[Transcribed page contents]
"""

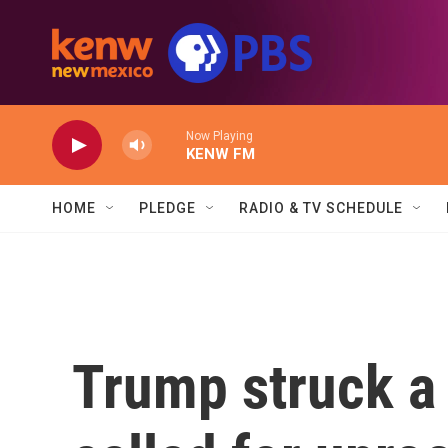
Skip to main content
Now Playing
KENW FM
HOME
PLEDGE
RADIO & TV SCHEDULE
Trump struck a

"""

Could you transcribe every entry exactly, leaving out the pictures?

Response area
Skip to main content
Now Playing
KENW FM
HOME
PLEDGE
RADIO & TV SCHEDULE
Trump struck a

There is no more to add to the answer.